In the embodiment of the method corresponding to fig. 4, when it is detected that the total amount of the buffered data corresponding to the target buffer class is greater than the preset data amount, or the ratio of the total amount of the buffered data corresponding to the target buffer class to the total buffered space corresponding to the target buffer class is greater than a preset ratio threshold, the buffered data corresponding to the target buffer class is cleared by the buffered data clearing model, and since the buffered feature with high judgment accuracy is the father node of the buffered feature with low judgment accuracy, it is equivalent to preferentially utilizing the buffered feature with high judgment accuracy to judge whether the buffered data needs to be cleared, so that it can realize accurate judgment on whether the buffered data needs to be cleared; in addition, as whether the cache data corresponding to the target cache category need to be cleaned or not is judged, the cache data can be cleaned finely.

Optionally, after the cache data cleaning model is constructed by the above construction, the cache data cleaning model may be further verified by using a verification sample set, and if the accuracy of the cache data cleaning model is determined to be greater than the preset verification accuracy according to the verification sample set, the cache data cleaning model is determined to be a final cache data cleaning model, and the final cache data cleaning model is used to determine whether the cache data needs to be cleaned.

The sample information in the verification sample set is consistent with the sample information in the training sample set in form. Specifically, after the cache data cleaning model is constructed, the cleaning type of each sample information in the verification sample set may be determined by using the cache data cleaning model, and the specific content of the foregoing embodiment of fig. 4 may be referred to for a manner of determining the cleaning type of each sample information in the verification sample set by using the cache data cleaning model. After the cleaning category of each sample information is determined, comparing the cleaning category of each sample information with the cleaning identification in each sample information, determining a first quantity of sample information with the same cleaning category indicated by the cleaning identification, and determining the ratio of the first quantity to the total quantity of the sample information in the verification sample set as the accuracy of the cache data cleaning model. By verifying the constructed cache data cleaning model, the accuracy of the cache data cleaning model can be ensured to reach a higher level.

Optionally, on the basis of the above method embodiment, the case of re-dividing the sample set into the verification sample set and the training sample set, or the case of training the sample set and the verification sample set with new cached data may be used, where the training and verification steps are performed multiple times, that is, the steps S101-S103 and the verification step are performed multiple times, or the steps S201-S205 and the verification step are performed multiple times, so as to ensure that the sample sets adopted in each training and verification are different, and then the finally determined cached data cleaning model is used to determine whether the cached data needs to be cleaned. Through multiple training and verification, the accuracy of the cache data cleaning model can be further improved.

The foregoing describes the method of the present application and, in order to better practice the method of the present application, the apparatus of the present application is described next.
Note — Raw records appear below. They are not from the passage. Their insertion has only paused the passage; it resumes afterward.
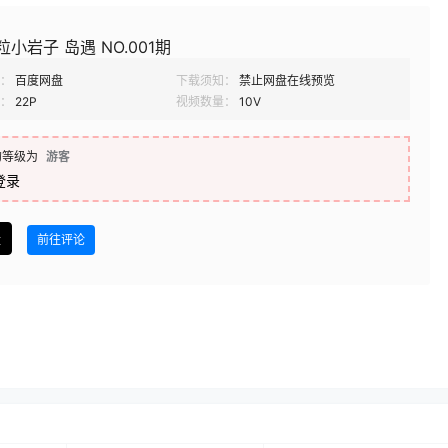
粒小岩子 岛遇 NO.001期
：
百度网盘
下载须知：
禁止网盘在线预览
：
22P
视频数量：
10V
的等级为
游客
登录
盘
前往评论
Referring to fig. 5, fig. 5 is a schematic structural diagram of a device for constructing a data cleansing model according to an embodiment of the present application, where the device for constructing a buffered data cleansing may be the aforementioned server, or a terminal, as shown in fig. 5, and the device 40 includes:

an obtaining module 401, configured to obtain a training sample set corresponding to a target cache category, where the training sample set includes sample information of a plurality of cache data belonging to the target cache category, and sample information of each cache data includes a cleaning identifier and a plurality of feature information, where the plurality of feature information is feature information corresponding to a preset plurality of cache features, and the cleaning identifier is used to indicate a cleaning category corresponding to each cache data;

an accuracy judging module 402, configured to determine, based on feature information of the plurality of cache data under a first cache feature, and cleaning identifiers corresponding to the plurality of cache data, a judging accuracy under a target situation, where the first cache feature is any cache feature of the plurality of cache features, and the target situation is a situation in which cleaning categories corresponding to the plurality of cache data are judged by using the first cache feature as a judging criterion;

The model building module 403 is configured to build a cache data cleaning model according to the determination accuracy in a plurality of situations, where the plurality of cache features are used as determination criteria to determine cleaning categories corresponding to the plurality of cache data, and the cache data cleaning model is a decision tree that sequentially uses the plurality of cache features as determination criteria to determine cleaning categories of the cache data, where a cache feature with high determination accuracy is a parent node of a cache feature with low determination accuracy in the decision tree, and the cache feature with low determination accuracy is connected to a first branch of the cache feature with high determination accuracy, and the first branch is a branch with no cleaning determination result.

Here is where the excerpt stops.